INSTRUCTIONS FOR THE TASK: What you return should be each line of the data containing the string "APPROPRIATE".

RECORDS:
──────
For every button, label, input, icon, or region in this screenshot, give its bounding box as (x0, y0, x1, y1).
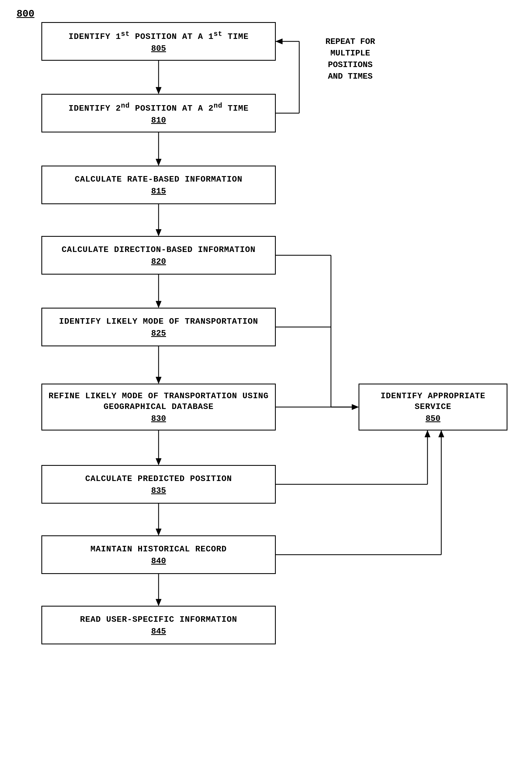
svg-marker-24 (352, 404, 359, 410)
box-825: IDENTIFY LIKELY MODE OF TRANSPORTATION 8… (41, 308, 276, 346)
svg-marker-19 (276, 39, 282, 44)
box-805-number: 805 (151, 44, 166, 53)
svg-marker-11 (156, 459, 161, 465)
box-810-number: 810 (151, 116, 166, 125)
box-840-number: 840 (151, 556, 166, 566)
box-825-number: 825 (151, 329, 166, 338)
box-815-number: 815 (151, 186, 166, 196)
svg-marker-28 (425, 431, 430, 437)
box-805-title: IDENTIFY 1st POSITION AT A 1st TIME (68, 30, 248, 42)
box-820-number: 820 (151, 257, 166, 266)
svg-marker-7 (156, 301, 161, 308)
svg-marker-31 (439, 431, 444, 437)
box-830-number: 830 (151, 414, 166, 423)
box-840: MAINTAIN HISTORICAL RECORD 840 (41, 535, 276, 574)
box-835: CALCULATE PREDICTED POSITION 835 (41, 465, 276, 504)
diagram-container: 800 IDENTIFY 1st POSITION AT A 1st TIME … (0, 0, 532, 768)
box-820: CALCULATE DIRECTION-BASED INFORMATION 82… (41, 236, 276, 274)
box-845-title: READ USER-SPECIFIC INFORMATION (80, 614, 237, 625)
svg-marker-3 (156, 159, 161, 166)
box-835-title: CALCULATE PREDICTED POSITION (85, 474, 232, 484)
svg-marker-15 (156, 599, 161, 606)
svg-marker-13 (156, 529, 161, 535)
box-845: READ USER-SPECIFIC INFORMATION 845 (41, 606, 276, 644)
box-830: REFINE LIKELY MODE OF TRANSPORTATION USI… (41, 383, 276, 431)
repeat-label: REPEAT FORMULTIPLE POSITIONSAND TIMES (309, 36, 392, 82)
box-850: IDENTIFY APPROPRIATE SERVICE 850 (359, 383, 507, 431)
box-840-title: MAINTAIN HISTORICAL RECORD (90, 544, 227, 555)
box-835-number: 835 (151, 486, 166, 495)
box-810-title: IDENTIFY 2nd POSITION AT A 2nd TIME (68, 102, 248, 114)
box-810: IDENTIFY 2nd POSITION AT A 2nd TIME 810 (41, 94, 276, 132)
svg-marker-5 (156, 229, 161, 236)
diagram-label: 800 (17, 8, 34, 20)
box-850-number: 850 (426, 414, 440, 423)
svg-marker-1 (156, 87, 161, 94)
box-815-title: CALCULATE RATE-BASED INFORMATION (75, 174, 242, 185)
box-830-title: REFINE LIKELY MODE OF TRANSPORTATION USI… (46, 391, 271, 412)
box-815: CALCULATE RATE-BASED INFORMATION 815 (41, 166, 276, 204)
box-845-number: 845 (151, 627, 166, 636)
box-850-title: IDENTIFY APPROPRIATE SERVICE (363, 391, 502, 412)
box-820-title: CALCULATE DIRECTION-BASED INFORMATION (62, 244, 255, 255)
svg-marker-9 (156, 377, 161, 383)
box-805: IDENTIFY 1st POSITION AT A 1st TIME 805 (41, 22, 276, 61)
box-825-title: IDENTIFY LIKELY MODE OF TRANSPORTATION (59, 316, 258, 327)
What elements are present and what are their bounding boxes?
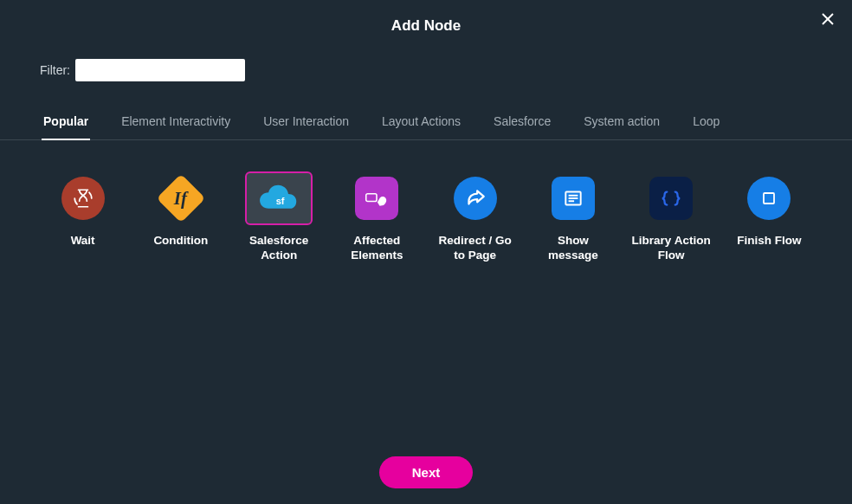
node-icon-wrap — [637, 171, 705, 225]
hand-tap-icon — [355, 177, 398, 220]
close-button[interactable] — [816, 7, 840, 31]
node-redirect[interactable]: Redirect / Go to Page — [434, 171, 516, 263]
category-tabs: Popular Element Interactivity User Inter… — [0, 106, 852, 140]
share-arrow-icon — [454, 177, 497, 220]
node-wait[interactable]: Wait — [42, 171, 124, 249]
node-icon-wrap — [49, 171, 117, 225]
filter-input[interactable] — [75, 59, 245, 81]
node-condition[interactable]: If Condition — [139, 171, 222, 249]
node-label: Wait — [71, 234, 95, 249]
tab-popular[interactable]: Popular — [42, 106, 90, 140]
node-label: Finish Flow — [737, 234, 801, 249]
svg-rect-9 — [767, 203, 771, 204]
tab-system-action[interactable]: System action — [582, 106, 662, 140]
filter-label: Filter: — [40, 63, 70, 77]
node-icon-wrap — [539, 171, 607, 225]
node-icon-wrap: sf — [245, 171, 313, 225]
node-grid: Wait If Condition sf Salesforce Action — [0, 140, 852, 263]
node-affected-elements[interactable]: Affected Elements — [336, 171, 418, 263]
tab-element-interactivity[interactable]: Element Interactivity — [119, 106, 232, 140]
node-show-message[interactable]: Show message — [532, 171, 614, 263]
modal-footer: Next — [0, 456, 852, 488]
node-salesforce-action[interactable]: sf Salesforce Action — [238, 171, 320, 263]
node-label: Show message — [532, 234, 614, 263]
tab-layout-actions[interactable]: Layout Actions — [380, 106, 462, 140]
tab-salesforce[interactable]: Salesforce — [492, 106, 552, 140]
node-icon-wrap: If — [147, 171, 215, 225]
svg-text:sf: sf — [276, 196, 285, 206]
svg-rect-3 — [366, 194, 377, 202]
node-label: Salesforce Action — [238, 234, 320, 263]
diamond-if-icon: If — [157, 174, 206, 223]
node-label: Library Action Flow — [630, 234, 713, 263]
node-icon-wrap — [735, 171, 803, 225]
code-braces-icon — [649, 177, 693, 220]
node-icon-wrap — [343, 171, 410, 225]
node-label: Affected Elements — [336, 234, 418, 263]
node-label: Condition — [153, 234, 208, 249]
node-label: Redirect / Go to Page — [434, 234, 516, 263]
filter-row: Filter: — [0, 59, 852, 81]
next-button[interactable]: Next — [379, 456, 474, 488]
node-icon-wrap — [442, 171, 509, 225]
node-finish-flow[interactable]: Finish Flow — [728, 171, 810, 249]
stop-square-icon — [747, 177, 791, 220]
tab-user-interaction[interactable]: User Interaction — [261, 106, 351, 140]
node-library-action-flow[interactable]: Library Action Flow — [630, 171, 713, 263]
close-icon — [820, 11, 836, 27]
modal-title: Add Node — [0, 0, 852, 52]
hourglass-icon — [61, 177, 105, 220]
add-node-modal: Add Node Filter: Popular Element Interac… — [0, 0, 852, 504]
message-lines-icon — [552, 177, 595, 220]
cloud-sf-icon: sf — [255, 181, 302, 216]
svg-rect-8 — [764, 193, 774, 204]
tab-loop[interactable]: Loop — [691, 106, 721, 140]
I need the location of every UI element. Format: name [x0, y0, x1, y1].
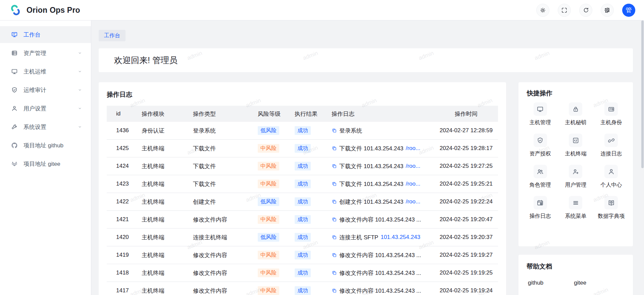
quick-action-role-manage[interactable]: 角色管理	[523, 165, 558, 188]
copy-icon[interactable]	[332, 163, 337, 169]
cell-module: 主机终端	[136, 198, 188, 206]
gear-icon	[604, 7, 610, 13]
cell-result: 成功	[289, 215, 326, 224]
desktop-icon	[11, 68, 18, 75]
cell-log: 登录系统	[326, 127, 434, 135]
quick-action-data-dict[interactable]: 数据字典项	[593, 196, 629, 219]
quick-action-sys-menu[interactable]: 系统菜单	[558, 196, 594, 219]
cell-log: 连接主机 SFTP 101.43.254.243	[326, 234, 434, 241]
cell-type: 修改文件内容	[188, 269, 252, 277]
quick-action-connect-log[interactable]: 连接日志	[593, 134, 629, 157]
sidebar-item-workbench[interactable]: 工作台	[0, 26, 91, 43]
refresh-button[interactable]	[579, 4, 592, 17]
cell-risk: 中风险	[252, 180, 289, 188]
cell-module: 主机终端	[136, 180, 188, 188]
chevron-down-icon	[78, 106, 82, 111]
copy-icon[interactable]	[332, 235, 337, 240]
quick-action-host-manage[interactable]: 主机管理	[523, 102, 558, 126]
table-row: 1420 主机终端 连接主机终端 低风险 成功 连接主机 SFTP 101.43…	[107, 229, 498, 246]
table-row: 1425 主机终端 下载文件 中风险 成功 下载文件 101.43.254.24…	[107, 140, 498, 157]
copy-icon[interactable]	[332, 128, 337, 133]
log-link[interactable]: /roo...	[406, 198, 420, 205]
cell-module: 主机终端	[136, 269, 188, 277]
table-row: 1423 主机终端 下载文件 中风险 成功 下载文件 101.43.254.24…	[107, 175, 498, 193]
sidebar-item-host-ops[interactable]: 主机运维	[0, 63, 91, 80]
cell-log: 修改文件内容 101.43.254.243 ...	[326, 287, 434, 295]
cell-type: 修改文件内容	[188, 216, 252, 224]
theme-toggle-button[interactable]	[536, 4, 549, 17]
cell-module: 主机终端	[136, 216, 188, 224]
sidebar-item-audit[interactable]: 运维审计	[0, 82, 91, 98]
sidebar-item-label: 项目地址 github	[23, 142, 63, 149]
user-avatar[interactable]: 管	[622, 4, 635, 17]
vertical-scrollbar[interactable]	[641, 0, 644, 295]
log-link[interactable]: 101.43.254.243	[381, 234, 420, 241]
cell-type: 修改文件内容	[188, 251, 252, 259]
sidebar-item-label: 工作台	[23, 31, 41, 39]
quick-action-asset-auth[interactable]: 资产授权	[523, 134, 558, 157]
quick-action-host-key[interactable]: 主机秘钥	[558, 102, 594, 126]
help-link-github[interactable]: github	[528, 280, 543, 286]
sidebar-item-system-settings[interactable]: 系统设置	[0, 118, 91, 135]
copy-icon[interactable]	[332, 288, 337, 293]
fullscreen-icon	[561, 7, 567, 13]
copy-icon[interactable]	[332, 146, 337, 151]
log-link[interactable]: /roo...	[406, 163, 420, 169]
result-badge: 成功	[295, 268, 311, 277]
quick-action-user-manage[interactable]: 用户管理	[558, 165, 594, 188]
cell-id: 1436	[107, 127, 136, 134]
sidebar-item-label: 项目地址 gitee	[23, 160, 60, 168]
sidebar-item-assets[interactable]: 资产管理	[0, 45, 91, 61]
log-link[interactable]: /roo...	[406, 145, 420, 152]
sidebar-item-github[interactable]: 项目地址 github	[0, 137, 91, 154]
chevron-down-icon	[78, 69, 82, 74]
log-text: 下载文件 101.43.254.243	[339, 180, 403, 188]
cell-module: 主机终端	[136, 287, 188, 295]
copy-icon[interactable]	[332, 181, 337, 187]
quick-action-host-identity[interactable]: 主机身份	[593, 102, 629, 126]
tab-bar: 工作台	[99, 30, 633, 41]
quick-action-host-terminal[interactable]: 主机终端	[558, 134, 594, 157]
book-icon	[608, 199, 615, 206]
cell-risk: 中风险	[252, 286, 289, 295]
cell-id: 1424	[107, 163, 136, 169]
shield-check-icon	[537, 137, 544, 144]
chevron-down-icon	[78, 51, 82, 55]
result-badge: 成功	[295, 215, 311, 224]
sidebar-item-label: 主机运维	[23, 68, 46, 76]
scrollbar-thumb[interactable]	[641, 20, 644, 168]
app-window: Orion Ops Pro	[0, 0, 644, 295]
log-link[interactable]: /roo...	[406, 181, 420, 187]
quick-action-profile[interactable]: 个人中心	[593, 165, 629, 188]
sidebar-item-gitee[interactable]: 项目地址 gitee	[0, 155, 91, 172]
chevron-down-icon	[78, 88, 82, 92]
settings-button[interactable]	[601, 4, 614, 17]
cell-result: 成功	[289, 268, 326, 277]
copy-icon[interactable]	[332, 217, 337, 222]
desktop-icon	[537, 106, 544, 113]
result-badge: 成功	[295, 162, 311, 170]
right-panel: 快捷操作 主机管理 主机秘钥	[518, 82, 633, 295]
risk-badge: 中风险	[258, 162, 279, 170]
table-row: 1419 主机终端 修改文件内容 中风险 成功 修改文件内容 101.43.25…	[107, 246, 498, 264]
help-link-gitee[interactable]: gitee	[574, 280, 586, 286]
tab-workbench[interactable]: 工作台	[99, 30, 126, 41]
quick-action-op-log[interactable]: 操作日志	[523, 196, 558, 219]
cell-time: 2024-02-25 19:22:24	[434, 198, 498, 205]
fullscreen-button[interactable]	[558, 4, 571, 17]
risk-badge: 中风险	[258, 180, 279, 188]
cell-risk: 中风险	[252, 162, 289, 170]
id-card-icon	[608, 106, 615, 113]
cell-result: 成功	[289, 197, 326, 206]
cell-log: 修改文件内容 101.43.254.243 ...	[326, 216, 434, 224]
risk-badge: 中风险	[258, 215, 279, 224]
cell-risk: 中风险	[252, 251, 289, 259]
refresh-icon	[583, 7, 589, 13]
chevron-down-icon	[78, 125, 82, 129]
quick-actions-title: 快捷操作	[527, 89, 629, 98]
copy-icon[interactable]	[332, 270, 337, 276]
sidebar-item-user-settings[interactable]: 用户设置	[0, 100, 91, 117]
copy-icon[interactable]	[332, 252, 337, 258]
copy-icon[interactable]	[332, 199, 337, 204]
risk-badge: 中风险	[258, 251, 279, 259]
──────
OUTPUT FOR THIS TASK:
box-850: IDENTIFY APPROPRIATE SERVICE 850 (359, 383, 507, 431)
box-850-title: IDENTIFY APPROPRIATE SERVICE (363, 391, 502, 412)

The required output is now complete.